DATA PROVIDED —

***

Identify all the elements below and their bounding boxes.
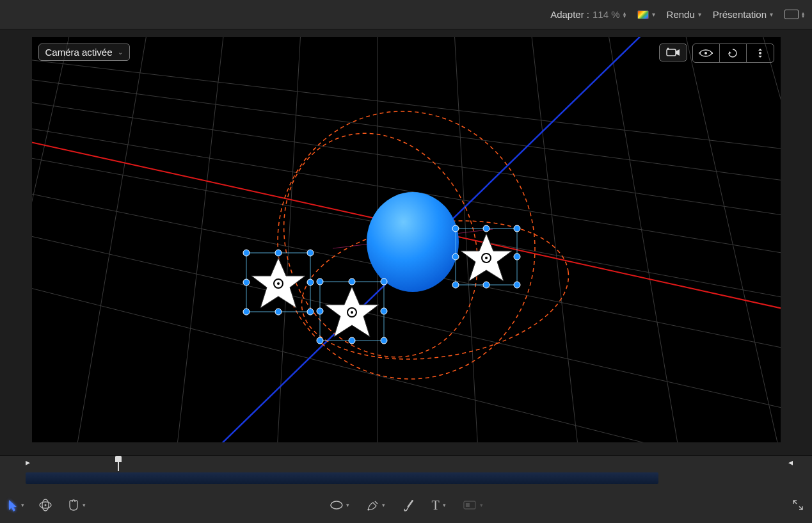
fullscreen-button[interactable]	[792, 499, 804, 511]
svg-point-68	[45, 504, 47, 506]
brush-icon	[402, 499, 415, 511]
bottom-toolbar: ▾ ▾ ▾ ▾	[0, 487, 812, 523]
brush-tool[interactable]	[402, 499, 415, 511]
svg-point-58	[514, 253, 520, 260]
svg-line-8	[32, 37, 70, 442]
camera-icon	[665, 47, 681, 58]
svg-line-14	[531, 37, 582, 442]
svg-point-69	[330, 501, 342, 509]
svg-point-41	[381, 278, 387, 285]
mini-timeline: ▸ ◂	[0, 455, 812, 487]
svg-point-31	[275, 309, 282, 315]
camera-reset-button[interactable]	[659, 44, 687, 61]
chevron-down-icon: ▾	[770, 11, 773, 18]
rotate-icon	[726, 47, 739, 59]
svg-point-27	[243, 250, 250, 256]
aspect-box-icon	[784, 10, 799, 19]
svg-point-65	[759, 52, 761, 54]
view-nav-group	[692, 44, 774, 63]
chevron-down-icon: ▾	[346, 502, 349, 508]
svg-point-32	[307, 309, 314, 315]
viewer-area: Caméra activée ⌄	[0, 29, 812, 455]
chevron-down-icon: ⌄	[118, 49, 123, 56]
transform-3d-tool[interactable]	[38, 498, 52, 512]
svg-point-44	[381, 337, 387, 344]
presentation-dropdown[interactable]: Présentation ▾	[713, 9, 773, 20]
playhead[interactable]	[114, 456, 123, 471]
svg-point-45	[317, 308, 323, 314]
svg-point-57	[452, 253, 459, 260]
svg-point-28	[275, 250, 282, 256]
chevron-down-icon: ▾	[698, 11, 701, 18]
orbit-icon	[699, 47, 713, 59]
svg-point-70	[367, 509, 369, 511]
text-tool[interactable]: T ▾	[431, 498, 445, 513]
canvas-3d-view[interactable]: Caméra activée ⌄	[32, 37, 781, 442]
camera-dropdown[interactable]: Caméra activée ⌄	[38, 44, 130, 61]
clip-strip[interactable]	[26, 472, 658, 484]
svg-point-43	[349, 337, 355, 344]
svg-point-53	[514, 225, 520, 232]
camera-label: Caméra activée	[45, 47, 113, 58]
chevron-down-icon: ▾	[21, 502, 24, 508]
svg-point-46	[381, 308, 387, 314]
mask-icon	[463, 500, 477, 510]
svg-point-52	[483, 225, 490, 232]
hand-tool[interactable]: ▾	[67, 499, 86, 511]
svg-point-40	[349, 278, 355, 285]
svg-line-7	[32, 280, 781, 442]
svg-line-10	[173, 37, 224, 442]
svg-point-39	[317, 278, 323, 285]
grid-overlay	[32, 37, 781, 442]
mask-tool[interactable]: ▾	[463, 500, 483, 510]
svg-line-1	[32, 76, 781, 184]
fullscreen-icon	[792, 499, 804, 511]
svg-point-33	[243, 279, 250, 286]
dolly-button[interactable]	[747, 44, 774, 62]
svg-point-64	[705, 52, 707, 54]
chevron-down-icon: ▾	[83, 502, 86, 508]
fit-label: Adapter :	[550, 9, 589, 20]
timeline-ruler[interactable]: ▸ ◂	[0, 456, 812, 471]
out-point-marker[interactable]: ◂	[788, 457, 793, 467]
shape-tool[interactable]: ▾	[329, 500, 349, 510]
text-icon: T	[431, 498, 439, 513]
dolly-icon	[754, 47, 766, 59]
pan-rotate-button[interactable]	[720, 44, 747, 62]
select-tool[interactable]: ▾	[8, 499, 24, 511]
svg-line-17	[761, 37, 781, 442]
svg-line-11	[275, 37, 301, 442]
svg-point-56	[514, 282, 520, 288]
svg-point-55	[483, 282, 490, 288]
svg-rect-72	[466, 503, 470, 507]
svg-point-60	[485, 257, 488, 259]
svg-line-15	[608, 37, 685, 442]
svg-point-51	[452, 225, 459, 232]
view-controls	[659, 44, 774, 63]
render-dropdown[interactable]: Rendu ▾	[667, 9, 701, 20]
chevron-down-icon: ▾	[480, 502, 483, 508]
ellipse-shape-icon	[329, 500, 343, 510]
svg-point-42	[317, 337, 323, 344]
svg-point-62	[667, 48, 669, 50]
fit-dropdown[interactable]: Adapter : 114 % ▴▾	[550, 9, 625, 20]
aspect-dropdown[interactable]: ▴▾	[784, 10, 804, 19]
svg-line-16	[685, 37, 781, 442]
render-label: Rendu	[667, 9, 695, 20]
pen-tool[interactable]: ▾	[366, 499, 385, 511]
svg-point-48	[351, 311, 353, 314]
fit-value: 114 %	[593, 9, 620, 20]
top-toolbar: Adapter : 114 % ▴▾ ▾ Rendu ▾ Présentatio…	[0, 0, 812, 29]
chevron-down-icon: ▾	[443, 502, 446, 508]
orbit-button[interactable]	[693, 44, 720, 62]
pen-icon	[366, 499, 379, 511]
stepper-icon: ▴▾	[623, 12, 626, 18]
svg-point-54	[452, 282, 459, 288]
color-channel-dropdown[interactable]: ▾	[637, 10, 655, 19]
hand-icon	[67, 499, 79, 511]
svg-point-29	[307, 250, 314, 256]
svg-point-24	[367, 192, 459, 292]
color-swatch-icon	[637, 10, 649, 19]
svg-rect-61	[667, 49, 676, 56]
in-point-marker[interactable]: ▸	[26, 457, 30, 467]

***

TASK TO CARRY OUT —
Set down every line above exactly, pictures excluded.

SOLUTION FOR THIS TASK —
Identify all the elements below and their bounding boxes.
fullscreen-button[interactable]	[792, 499, 804, 511]
svg-point-68	[45, 504, 47, 506]
brush-icon	[402, 499, 415, 511]
bottom-toolbar: ▾ ▾ ▾ ▾	[0, 487, 812, 523]
brush-tool[interactable]	[402, 499, 415, 511]
svg-point-58	[514, 253, 520, 260]
svg-line-8	[32, 37, 70, 442]
camera-icon	[665, 47, 681, 58]
svg-line-14	[531, 37, 582, 442]
svg-point-69	[330, 501, 342, 509]
svg-point-41	[381, 278, 387, 285]
mini-timeline: ▸ ◂	[0, 455, 812, 487]
svg-point-31	[275, 309, 282, 315]
camera-reset-button[interactable]	[659, 44, 687, 61]
chevron-down-icon: ▾	[770, 11, 773, 18]
rotate-icon	[726, 47, 739, 59]
svg-point-27	[243, 250, 250, 256]
aspect-box-icon	[784, 10, 799, 19]
svg-point-65	[759, 52, 761, 54]
view-nav-group	[692, 44, 774, 63]
chevron-down-icon: ▾	[346, 502, 349, 508]
svg-point-32	[307, 309, 314, 315]
viewer-area: Caméra activée ⌄	[0, 29, 812, 455]
chevron-down-icon: ⌄	[118, 49, 123, 56]
transform-3d-tool[interactable]	[38, 498, 52, 512]
svg-point-44	[381, 337, 387, 344]
presentation-dropdown[interactable]: Présentation ▾	[713, 9, 773, 20]
playhead[interactable]	[114, 456, 123, 471]
svg-point-45	[317, 308, 323, 314]
svg-point-57	[452, 253, 459, 260]
svg-point-28	[275, 250, 282, 256]
chevron-down-icon: ▾	[698, 11, 701, 18]
orbit-icon	[699, 47, 713, 59]
svg-point-70	[367, 509, 369, 511]
text-tool[interactable]: T ▾	[431, 498, 445, 513]
canvas-3d-view[interactable]: Caméra activée ⌄	[32, 37, 781, 442]
camera-dropdown[interactable]: Caméra activée ⌄	[38, 44, 130, 61]
clip-strip[interactable]	[26, 472, 658, 484]
svg-point-43	[349, 337, 355, 344]
svg-point-53	[514, 225, 520, 232]
camera-label: Caméra activée	[45, 47, 113, 58]
chevron-down-icon: ▾	[21, 502, 24, 508]
svg-point-46	[381, 308, 387, 314]
mask-icon	[463, 500, 477, 510]
svg-point-52	[483, 225, 490, 232]
hand-tool[interactable]: ▾	[67, 499, 86, 511]
svg-point-40	[349, 278, 355, 285]
svg-line-7	[32, 280, 781, 442]
svg-line-10	[173, 37, 224, 442]
svg-point-39	[317, 278, 323, 285]
grid-overlay	[32, 37, 781, 442]
mask-tool[interactable]: ▾	[463, 500, 483, 510]
svg-line-1	[32, 76, 781, 184]
fullscreen-icon	[792, 499, 804, 511]
svg-point-33	[243, 279, 250, 286]
dolly-button[interactable]	[747, 44, 774, 62]
svg-point-64	[705, 52, 707, 54]
chevron-down-icon: ▾	[83, 502, 86, 508]
fit-label: Adapter :	[550, 9, 589, 20]
timeline-ruler[interactable]: ▸ ◂	[0, 456, 812, 471]
out-point-marker[interactable]: ◂	[788, 457, 793, 467]
shape-tool[interactable]: ▾	[329, 500, 349, 510]
text-icon: T	[431, 498, 439, 513]
dolly-icon	[754, 47, 766, 59]
pan-rotate-button[interactable]	[720, 44, 747, 62]
select-tool[interactable]: ▾	[8, 499, 24, 511]
svg-line-17	[761, 37, 781, 442]
svg-line-11	[275, 37, 301, 442]
svg-point-56	[514, 282, 520, 288]
svg-point-55	[483, 282, 490, 288]
svg-rect-72	[466, 503, 470, 507]
svg-point-60	[485, 257, 488, 259]
svg-line-15	[608, 37, 685, 442]
svg-point-51	[452, 225, 459, 232]
view-controls	[659, 44, 774, 63]
render-dropdown[interactable]: Rendu ▾	[667, 9, 701, 20]
chevron-down-icon: ▾	[480, 502, 483, 508]
ellipse-shape-icon	[329, 500, 343, 510]
svg-point-42	[317, 337, 323, 344]
svg-point-62	[667, 48, 669, 50]
fit-dropdown[interactable]: Adapter : 114 % ▴▾	[550, 9, 625, 20]
aspect-dropdown[interactable]: ▴▾	[784, 10, 804, 19]
svg-line-16	[685, 37, 781, 442]
render-label: Rendu	[667, 9, 695, 20]
pen-tool[interactable]: ▾	[366, 499, 385, 511]
svg-point-48	[351, 311, 353, 314]
fit-value: 114 %	[593, 9, 620, 20]
top-toolbar: Adapter : 114 % ▴▾ ▾ Rendu ▾ Présentatio…	[0, 0, 812, 29]
chevron-down-icon: ▾	[443, 502, 446, 508]
orbit-button[interactable]	[693, 44, 720, 62]
pen-icon	[366, 499, 379, 511]
stepper-icon: ▴▾	[623, 12, 626, 18]
svg-point-54	[452, 282, 459, 288]
color-channel-dropdown[interactable]: ▾	[637, 10, 655, 19]
hand-icon	[67, 499, 79, 511]
svg-point-29	[307, 250, 314, 256]
svg-point-24	[367, 192, 459, 292]
color-swatch-icon	[637, 10, 649, 19]
svg-rect-61	[667, 49, 676, 56]
in-point-marker[interactable]: ▸	[26, 457, 30, 467]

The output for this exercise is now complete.